HERE is a book, which as the title suggests, would evidently be the life story of Shivaji and his encounters with his Mughal adversary Aurangzeb or about the struggle of the Hindus against the Muslims. But on reading the book, one finds information on the heroic struggle of the Maratha leader to uphold and protect the age-old Indian ethos and human values which today are cherished as liberty, equality and fraternity against imperialism. It shows narrow-mindedness and fundamentalism ran high all through the country for a couple of centuries.
No matter how much is spoken or written about Shivaji, one can never tire of reading about his being a great soldier, military genius and an outstanding general.
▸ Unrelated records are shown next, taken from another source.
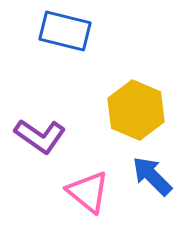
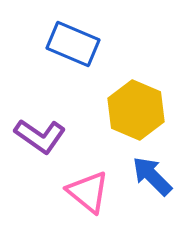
blue rectangle: moved 8 px right, 13 px down; rotated 9 degrees clockwise
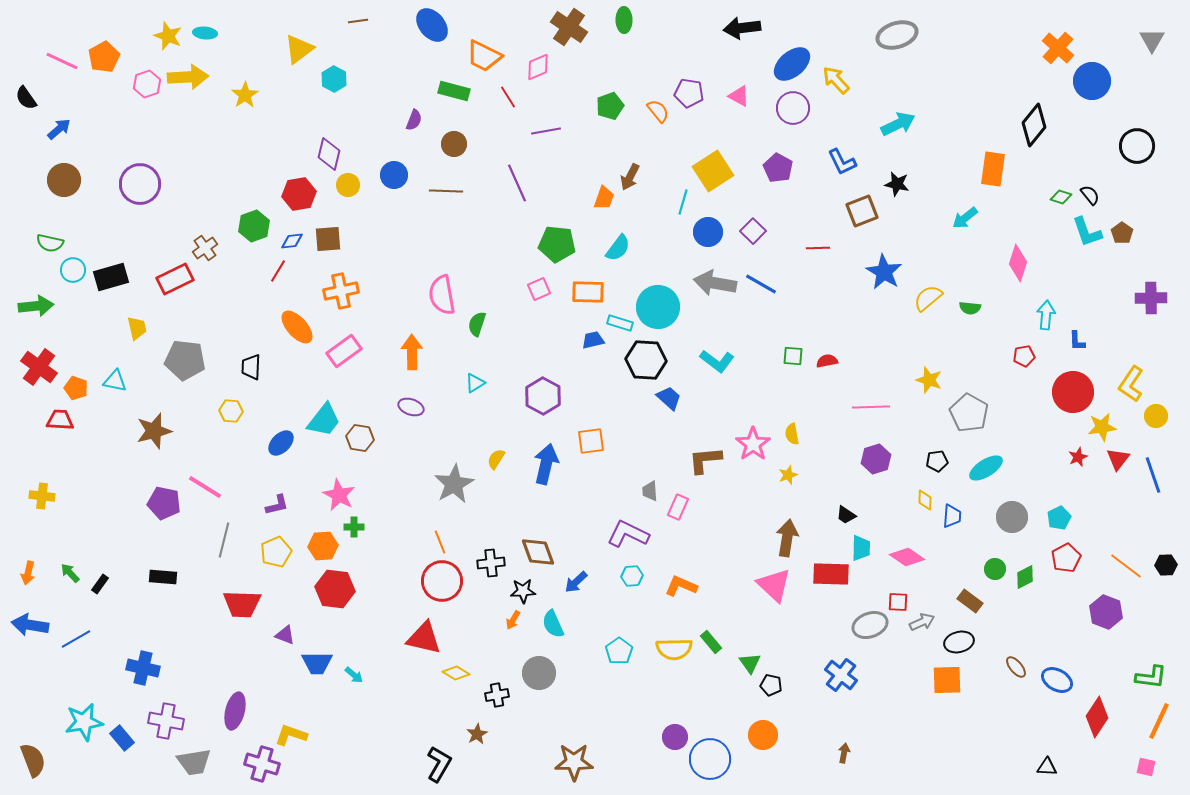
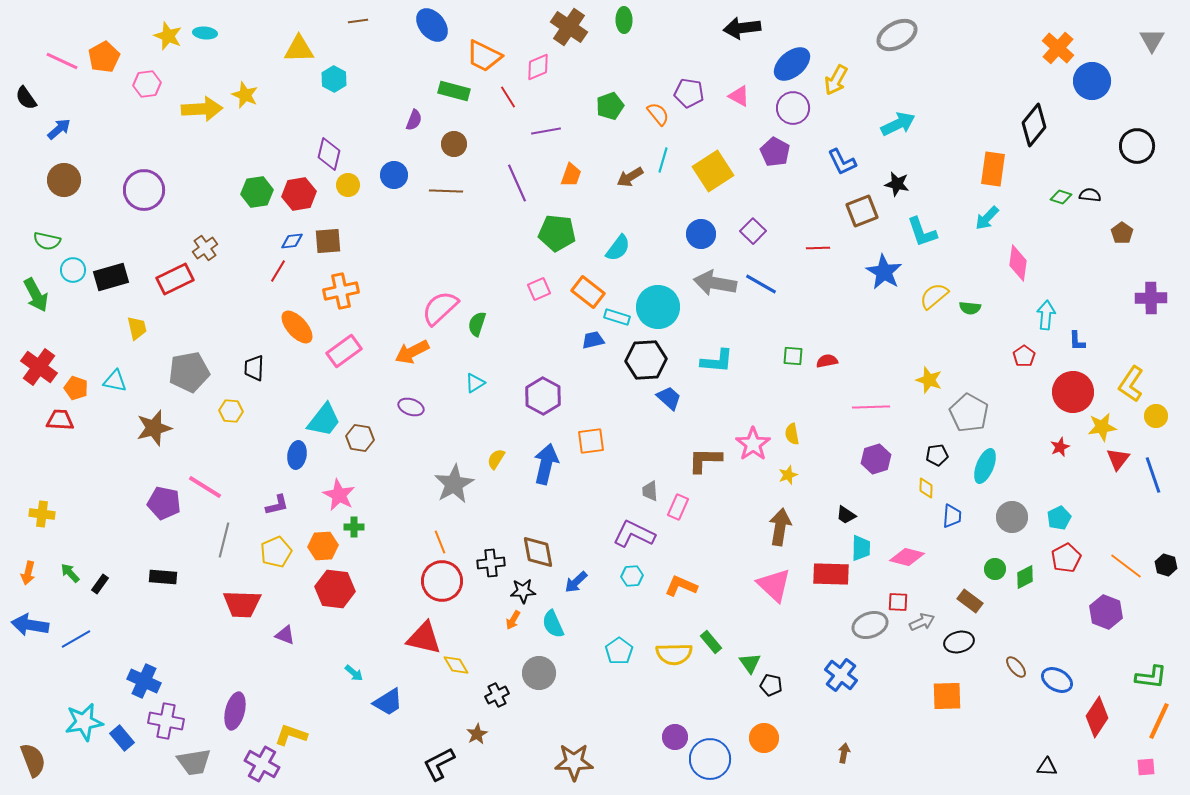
gray ellipse at (897, 35): rotated 12 degrees counterclockwise
yellow triangle at (299, 49): rotated 36 degrees clockwise
yellow arrow at (188, 77): moved 14 px right, 32 px down
yellow arrow at (836, 80): rotated 108 degrees counterclockwise
pink hexagon at (147, 84): rotated 12 degrees clockwise
yellow star at (245, 95): rotated 16 degrees counterclockwise
orange semicircle at (658, 111): moved 3 px down
purple pentagon at (778, 168): moved 3 px left, 16 px up
brown arrow at (630, 177): rotated 32 degrees clockwise
purple circle at (140, 184): moved 4 px right, 6 px down
black semicircle at (1090, 195): rotated 45 degrees counterclockwise
orange trapezoid at (604, 198): moved 33 px left, 23 px up
cyan line at (683, 202): moved 20 px left, 42 px up
cyan arrow at (965, 218): moved 22 px right; rotated 8 degrees counterclockwise
green hexagon at (254, 226): moved 3 px right, 34 px up; rotated 12 degrees clockwise
blue circle at (708, 232): moved 7 px left, 2 px down
cyan L-shape at (1087, 232): moved 165 px left
brown square at (328, 239): moved 2 px down
green semicircle at (50, 243): moved 3 px left, 2 px up
green pentagon at (557, 244): moved 11 px up
pink diamond at (1018, 263): rotated 9 degrees counterclockwise
orange rectangle at (588, 292): rotated 36 degrees clockwise
pink semicircle at (442, 295): moved 2 px left, 13 px down; rotated 57 degrees clockwise
yellow semicircle at (928, 298): moved 6 px right, 2 px up
green arrow at (36, 306): moved 11 px up; rotated 68 degrees clockwise
cyan rectangle at (620, 323): moved 3 px left, 6 px up
orange arrow at (412, 352): rotated 116 degrees counterclockwise
red pentagon at (1024, 356): rotated 25 degrees counterclockwise
gray pentagon at (185, 360): moved 4 px right, 12 px down; rotated 18 degrees counterclockwise
black hexagon at (646, 360): rotated 6 degrees counterclockwise
cyan L-shape at (717, 361): rotated 32 degrees counterclockwise
black trapezoid at (251, 367): moved 3 px right, 1 px down
brown star at (154, 431): moved 3 px up
blue ellipse at (281, 443): moved 16 px right, 12 px down; rotated 36 degrees counterclockwise
red star at (1078, 457): moved 18 px left, 10 px up
brown L-shape at (705, 460): rotated 6 degrees clockwise
black pentagon at (937, 461): moved 6 px up
cyan ellipse at (986, 468): moved 1 px left, 2 px up; rotated 36 degrees counterclockwise
yellow cross at (42, 496): moved 18 px down
yellow diamond at (925, 500): moved 1 px right, 12 px up
purple L-shape at (628, 534): moved 6 px right
brown arrow at (787, 538): moved 7 px left, 11 px up
brown diamond at (538, 552): rotated 9 degrees clockwise
pink diamond at (907, 557): rotated 20 degrees counterclockwise
black hexagon at (1166, 565): rotated 20 degrees clockwise
yellow semicircle at (674, 649): moved 5 px down
blue trapezoid at (317, 663): moved 71 px right, 39 px down; rotated 32 degrees counterclockwise
blue cross at (143, 668): moved 1 px right, 13 px down; rotated 12 degrees clockwise
yellow diamond at (456, 673): moved 8 px up; rotated 28 degrees clockwise
cyan arrow at (354, 675): moved 2 px up
orange square at (947, 680): moved 16 px down
black cross at (497, 695): rotated 15 degrees counterclockwise
orange circle at (763, 735): moved 1 px right, 3 px down
purple cross at (262, 764): rotated 12 degrees clockwise
black L-shape at (439, 764): rotated 147 degrees counterclockwise
pink square at (1146, 767): rotated 18 degrees counterclockwise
In all his campaigns, he invariably emerged successful and at the same time he showed great humanity in the conduct of his wars. The author narrates the scene in the assembly hall of Raigarh where heroes are being given munificent gifts, ranging from ornaments and garments to elephants and palanquins for protecting swarajya, but then it is the turn of traitor Khandoji Jedhe to be awarded. He is given a silver tray containing paan-supari and a jewel-studded sword. Khandoji had helped Afzal Khan’s son Fazal Khan, Muse Khan, Yakut Khan and a whole lot of others to escape after Afzal Khan had paid, the final price for his treachery.
When Khandoji stands before Shivaji with abated breath, Shivaji’s voice rings in the Durbar, “Take the traitor and cut of his right hand and left foot.” The Durbar is shocked to hear Shivaji’s verdict. The latter then explains to his trusted soldier Kanhoji, who had pleaded to Shivaji to forgive Khandoji, “No, Kanhoji, it is only because we respect you that this first time in swarajya a traitor has been given the gift of this life. But if there is no punishment at all for him, no one will respect swarajya in which traitors can go free. So we cut off the hand in which he raised his sword against us, and the foot with which he went over to the enemy…”
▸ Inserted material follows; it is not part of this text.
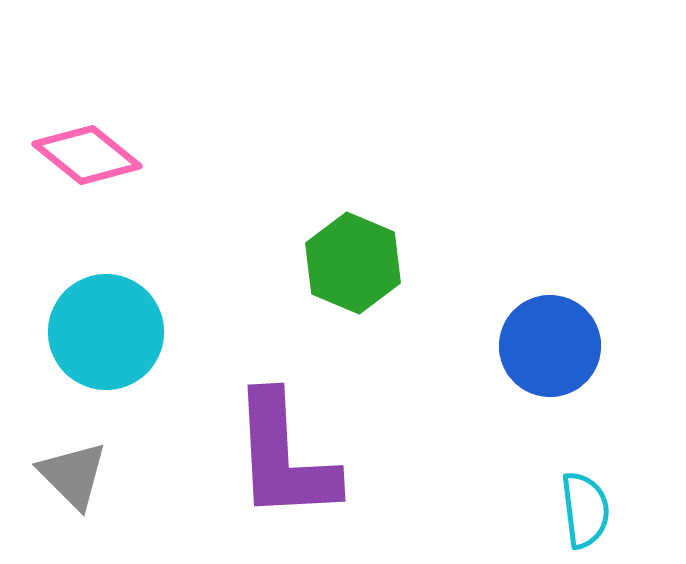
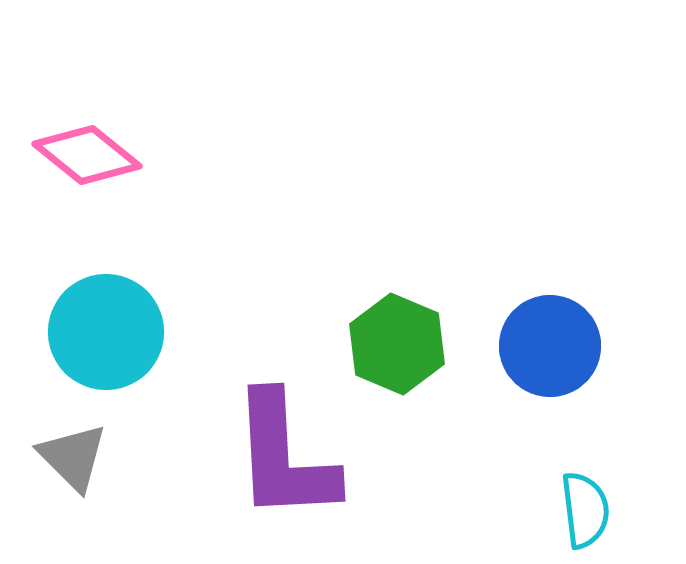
green hexagon: moved 44 px right, 81 px down
gray triangle: moved 18 px up
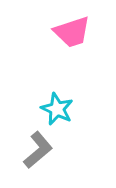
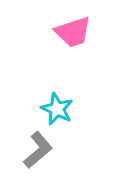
pink trapezoid: moved 1 px right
Shivaji is shown as an able administrator and an accomplished statesman. He had a keen insight into politics and got out of difficult situations “by dint of diplomacy, statecraft and unerring practical sense.”
The author shows the respect in which Shivaji was held and cites the case of a freedom fighter coming and asking Veer Savarkar, “In what way would India gain freedom?” the reply given by Savarkar was, “With the ideas of Swami Vivekananda and the methods of Shivaji.”